2. Historical Perspective and Rationale

Two streams of research, experimental and clinical, are at the origin of the increasing utilization of HSCT, autologous and allogeneic, for SADs. Somewhat unexpectedly, although the initial evidence was in favor of the allogeneic procedure, it was the autologous one that attained greater consensus and much greater utilization. The history of these earlier studies has been described in detail elsewhere [21]. It all started with animal experiments.

In memorable studies it was shown that the transfer of spleen cells or whole bone marrow cells from New Zealand Black (NZB; H-2d) mice to antilymphocyte globulin treated BALB-L, H-2d id irradiated mice was capable of reproducing the donors’ murine lupus [22, 23]. These original experiments have been considerably enlarged by recent studies by Smith-Berdan et al. [24], who obtained the reversal of murine lupus by nonmyeloablative transplantation of purified allogeneic HSC, a procedure which they advocated also for human SADs. Other studies demonstrated that the B lymphoid precursors from B/W F1 bone marrow (BM) cultures reproduced the disease in SCID mice [25]. In a series of consecutive experimental investigations Ikehara came to the conclusion that animal ADs were stem cell diseases [26, 27].
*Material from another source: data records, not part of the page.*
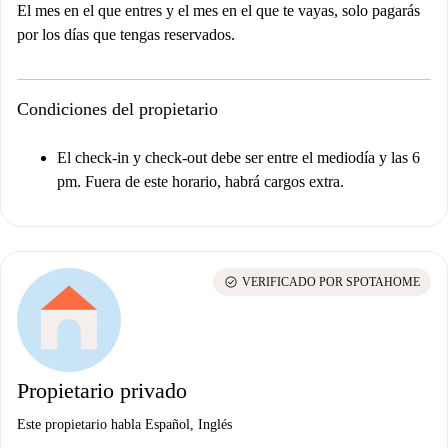
El mes en el que entres y el mes en el que te vayas, solo pagarás
por los días que tengas reservados.
Condiciones del propietario
El check-in y check-out debe ser entre el mediodía y las 6
pm. Fuera de este horario, habrá cargos extra.
check_circle
VERIFICADO POR SPOTAHOME
Propietario privado
Este propietario habla Español, Inglés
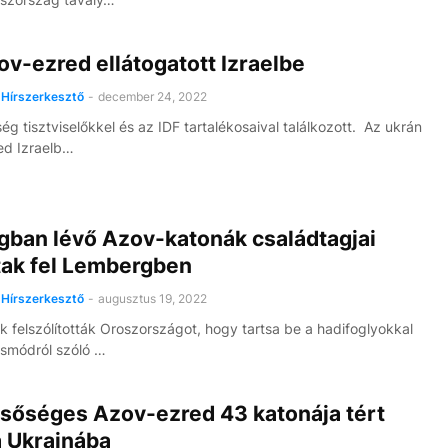
v-ezred ellátogatott Izraelbe
Hírszerkesztő
-
december 24, 2022
ég tisztviselőkkel és az IDF tartalékosaival találkozott. Az ukrán
ed Izraelb…
gban lévő Azov-katonák családtagjai
tak fel Lembergben
Hírszerkesztő
-
augusztus 19, 2022
k felszólították Oroszországot, hogy tartsa be a hadifoglyokkal
smódról szóló …
lsőséges Azov-ezred 43 katonája tért
a Ukrajnába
Allogeneic HSCT received a vigorous impulse also from the clinic. There is a series of reports of patients harboring an AD and having developed a hematological malignancy, who were cured of both diseases following an allogeneic HSCT. Such patients go under the definition of coincidental diseases, and a detailed review has been published [28]. These results were encouraging, but in other ones the AD persisted in spite of cure of the malignancy. Thus the initial enthusiasm for the allogeneic procedure has decreased considerably [29].

The apparent paradox of treating patients with ADs with autotransplantation, that is giving them back, with or without T cell depletion, their own HSC originated with the pioneering experimental investigations by van Bekkum and his group, who treated successfully experimental ADs, such as experimental autoimmune encephalitis (EAE: the experimental model of multiple sclerosis, MS) and adjuvant arthritis (AA: the experimental model of rheumatoid arthritis, RA) with first syngeneic and then autologous BM transplants [30]. However, these results were obtained in the induced rather than in the spontaneous animal ADs [26, 27]. These apparently paradoxical but encouraging results considerably strengthened the philosophy of auto-HSCT for human SADs, which has grown almost exponentially in the last 2 decades. Systemic lupus erythematosus (SLE) is widely considered as the paradigm of ADs and autologous HSCT for patients with severe refractory lupus disease was first proposed by myself in 1993 [31]. This proposal was soon after extended to all SADs [32] and updated guidelines have been published recently by Sullivan et al. [8].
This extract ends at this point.